Tag Archives: podiatrist

Running in Five Fingers is “Foolish?”

Good morning, mammals! I just got in from my trail run. I did two miles on the lakeside trial at IC King park. I know most of my fit friends out there will not be very impressed with such a feat, but for me, it is quite a milestone. It is the longest that I have run non-stop off road, and that isn’t even what has me excited. The amazing thing is how damn easy it was. If it wasn’t for a little pain in my feet (which are still bruised from hitting a patch of rocks a couple of days ago), I would almost call this run… effortless.

I remember back when I was in my twenties and going through a running phase. I was actually lighter back then, at around 200 pounds even. I took up running on a rubber coated track at a local high school. I was also using conventional padding “running shoes.” It was absolute torture. I could barely crank out one mile, and that nearly put me on the ground. Needless to say, the phase didn’t last long. It was too painful.

Up until a few months ago, I had been suffering from foot pain, mostly in my left heel. It had been that way for years, mostly I thought, from having a job where I stand on my feet for eight to ten hours a day. I was getting worse, so like most people, I take my concerns to a doctor, a podiatrist to be exact. She gave my feet a quick look, and then basically told me that my feet were defective. “Supination,” they roll to the outside. She told me that I would have to have custom-made orthotics to correct the problem. I had just discovered the world of barefoot and minimalist running literally a few days before, so I asked her if doing these activities would help my condition. The look on her face instantly changed to one of, “Oh boy, here we go. I’m going to have to set this poor uneducated fellow straight.” I specifically told her that I would like to try walking and running in Vibram Five Fingers. She said that doing so would not help my condition, but only make it worse, and possibly cause a severe injury. “Face it, kid, you’re broken. You weren’t born to run, you were born fucked up.” (my paraphrase)

I was pretty downcast after the doctors visit. I followed her advice and got fitted for some high-tech orthotics to straighten my birth defected feet out. I worked a few weeks in them. There was some reduction in pain, but it didn’t really “fix” me. Little did she know that I still had plans to experiment on the dark side.

20170726_080939Not long after that fateful day with the podiatrist, I got my first pair of Vibram Five Fingers. I had to order them off Amazon since none of the stores around here carried them anymore. I was quite surprised by this. A few years ago they were all the rage, now they were nowhere to be found. I asked why and was told that there had been a lawsuit against the company. The lawsuit was apparently due to Vibram claiming that the Five Fingers would help strengthen your feet and decrease injuries from running. I don’t know all the details of the suit, but the outcome was not favorable for Vibram. This caused a lot of stores to pull the Five Fingers. This worried me a little, but I was still determined to find out for myself if they could or could not help me.

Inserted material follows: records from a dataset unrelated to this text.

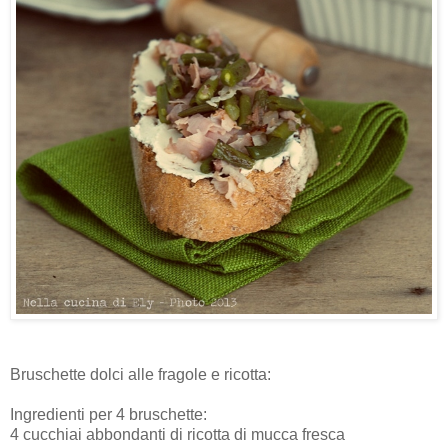
Bruschette dolci alle fragole e ricotta:
Ingredienti per 4 bruschette:
4 cucchiai abbondanti di ricotta di mucca fresca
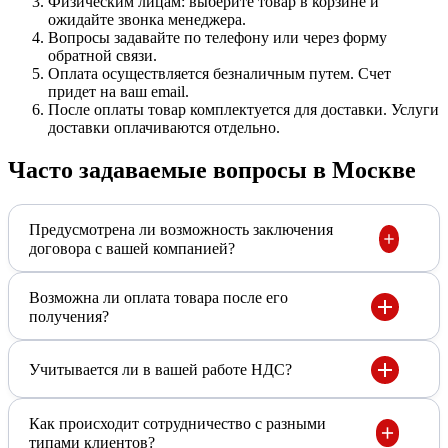
Физическим лицам: выберите товар в корзине и
ожидайте звонка менеджера.
Вопросы задавайте по телефону или через форму
обратной связи.
Оплата осуществляется безналичным путем. Счет
придет на ваш email.
После оплаты товар комплектуется для доставки. Услуги
доставки оплачиваются отдельно.
Часто задаваемые вопросы в Москве
Предусмотрена ли возможность заключения
договора с вашей компанией?
Возможна ли оплата товара после его
получения?
Учитывается ли в вашей работе НДС?
Как происходит сотрудничество с разными
типами клиентов?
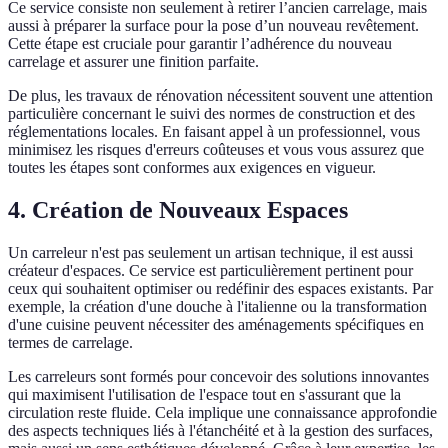
Ce service consiste non seulement à retirer l’ancien carrelage, mais
aussi à préparer la surface pour la pose d’un nouveau revêtement.
Cette étape est cruciale pour garantir l’adhérence du nouveau
carrelage et assurer une finition parfaite.
De plus, les travaux de rénovation nécessitent souvent une attention
particulière concernant le suivi des normes de construction et des
réglementations locales. En faisant appel à un professionnel, vous
minimisez les risques d'erreurs coûteuses et vous vous assurez que
toutes les étapes sont conformes aux exigences en vigueur.
4. Création de Nouveaux Espaces
Un carreleur n'est pas seulement un artisan technique, il est aussi
créateur d'espaces. Ce service est particulièrement pertinent pour
ceux qui souhaitent optimiser ou redéfinir des espaces existants. Par
exemple, la création d'une douche à l'italienne ou la transformation
d'une cuisine peuvent nécessiter des aménagements spécifiques en
termes de carrelage.
Les carreleurs sont formés pour concevoir des solutions innovantes
qui maximisent l'utilisation de l'espace tout en s'assurant que la
circulation reste fluide. Cela implique une connaissance approfondie
des aspects techniques liés à l'étanchéité et à la gestion des surfaces,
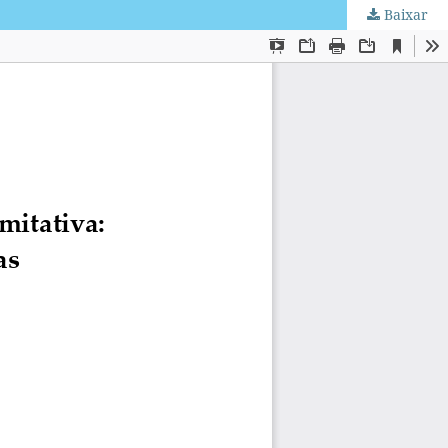
Baixar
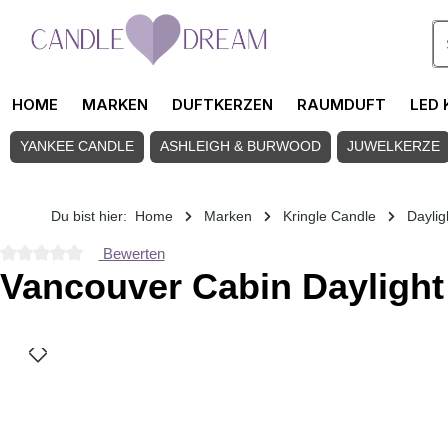
Zum Hauptinhalt springen
HOME
MARKEN
DUFTKERZEN
RAUMDUFT
LED 
YANKEE CANDLE
ASHLEIGH & BURWOOD
JUWELKERZE
Du bist hier:
Home
Marken
Kringle Candle
Daylig
Bewerten
Durchschnittliche Bewertung von 0 von 5 Sternen
Vancouver Cabin Daylight
Bildergalerie überspringen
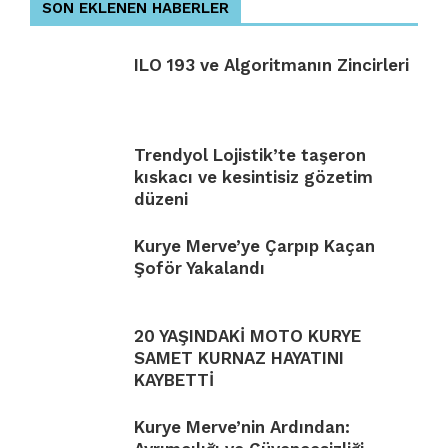
SON EKLENEN HABERLER
ILO 193 ve Algoritmanın Zincirleri
Trendyol Lojistik’te taşeron
kıskacı ve kesintisiz gözetim
düzeni
Kurye Merve’ye Çarpıp Kaçan
Şoför Yakalandı
20 YAŞINDAKİ MOTO KURYE
SAMET KURNAZ HAYATINI
KAYBETTİ
Kurye Merve’nin Ardından:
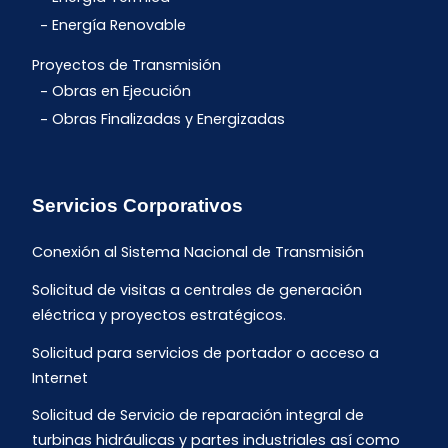
Energía Renovable
Proyectos de Transmisión
Obras en Ejecución
Obras Finalizadas y Energizadas
Servicios Corporativos
Conexión al Sistema Nacional de Transmisión
Solicitud de visitas a centrales de generación
eléctrica y proyectos estratégicos.
Solicitud para servicios de portador o acceso a
Internet
Solicitud de Servicio de reparación integral de
turbinas hidráulicas y partes industriales así como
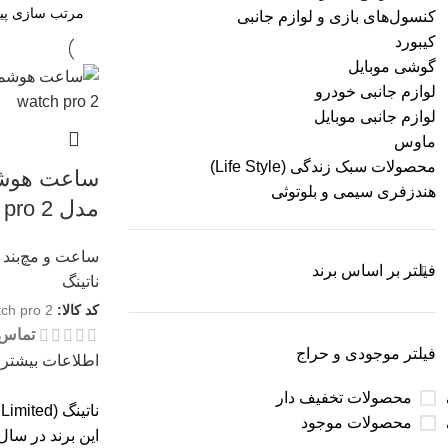
کنسول‌های بازی و لوازم جانبی
کیبورد
گوشی موبایل
لوازم جانبی خودرو
لوازم جانبی موبایل
ماوس
محصولات سبک زندگی (Life Style)
ساعت هوشم
هندزفری سیمی و بلوتوثی
مدل Cmf watch pro 2
ساعت و مچ‌بند 
فیلتر بر اساس برند
ناتینگ
کد کالا:
ch pro 2
تماس 
فیلتر موجودی و حراج
اطلاعات بیشتر
محصولات تخفیف دار
محصولات موجود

The shoes finally arrived, but they didn’t fit. I gave it my best guess but was off. They were too big. No problem. I returned the shoes and reordered the next size down. A few days later I had my KSO’s. They fit like a foot glove. By this time I had seen every video of Christopher McDougall and Barefoot Ted that was available on Youtube, and I had just started reading Born to Run. I was very happy to get my Vibrams, but I had already advanced a little in my thinking. Doc had told me that running in Five Fingers would be foolish, but now I was ready to go one better. I was ready to try walking and running in nothing but my bare, broken, feet. Total madness!

I am now a few weeks into it. I have been running almost every morning, barefoot, and now running on the trails with my Vibrams. I haven’t been stupid though. My feet and legs are not conditioned to do this yet, so I am taking it slow, listening to my body. The first mile I did barefoot, left both feet bruised and hurting, so I took a day off. The next time I ran I took it very slow. After today’s run, my feet are sore again, so I am taking tomorrow off to let them rest.

At work, I have noticed that, besides the bruises, I have no more heel pain. I think my feet are changing, getting stronger. I am very impressed with the results of my barefoot experiment so far, but I need to cautiously continue, to see it through, and then make a conclusion.

Monday morning I am going to add a little more distance to my morning run. I am going to slowly, maybe very slowly, add distance. My weight is dropping, and I hope that as it goes down and my feet stronger, I will eventually be able to handle long distances without the need to recover after every run. We’ll see.